Девушка ловко, словно официантка со стажем, расставила по столу холодные, не требующие специального приготовления, но весьма изысканные и питательные закуски, стопочки, графинчики с чем-то тёмно-рыжим и понятно чем прозрачным, бутылку незнакомой Лерою минеральной воды «Нагутская №2. Типа боржом» [115] .
115
Добывается из скважин между с. Нагутским Ставропольского края и г. Минеральные Воды. На вкус даже лучше боржома, если не подделка. После войны «8-8-8» на Кавказе вернулись к дореволюционному написанию географических названий, отбросив грузинское «и» в конце слов. Сухум, Батум, Боржом, Гагра, Тифлис и т.п.

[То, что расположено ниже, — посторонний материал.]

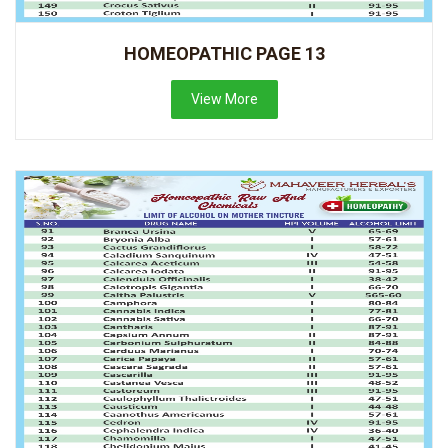
HOMEOPATHIC PAGE 13
View More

– Ну, давайте. Вы сегодня с водки начинали? Ну и продолжайте…
– А с чего вы так решили?
– По запаху, уважаемый, по запаху. Подумаешь, бином Ньютона… А что касается паспорта – предлагаю поверить мне на слово (как и всем остальным, в случае чего придётся) – не было его никогда, это вам просто померещилось. Есть люди, что себя наполеонами воображают, ну а вы – американским дипломатом. Кстати – хотите загадку? Почему, если мужчина себя Наполеоном объявляет, его сразу в психушку везут, а если женщиной – то американский конгресс начинает принимать резолюции в защиту его прав? Не смешно? И я так думаю: вам тут не смеяться, а плакать надо – такая христианская нация была, американцы-протестанты, я хочу сказать, к еде не приступали, пока дедушка молитву не прочтёт, Библию наизусть почти все знали, а теперь словно не для них про Содом и Гоморру там написано… Хорошо, и это оставим…
Ляхов налил себе и Лютенсу, тут же выпил, не чокаясь, начал закусывать. Лютенс тоже взял бутерброд с холодным языком. Действительно, целый день не ел, но всё равно не преминул заметить, что любой из поданных Гертой бутербродов не в пример вкуснее и полезнее какого-нибудь гам– или чизбургера. А главное – проще, минималистичнее, можно сказать. Хлеб, причём хороший, настоящий – основной ингредиент, сливочное масло, прослойкой под икру или балык, например. Ну, веточка кинзы сверху. Копчёная колбаса, сыр, отварной язык тоже одобряются.
Хозяин дожевал небольшой валованчик, вытер губы салфеткой.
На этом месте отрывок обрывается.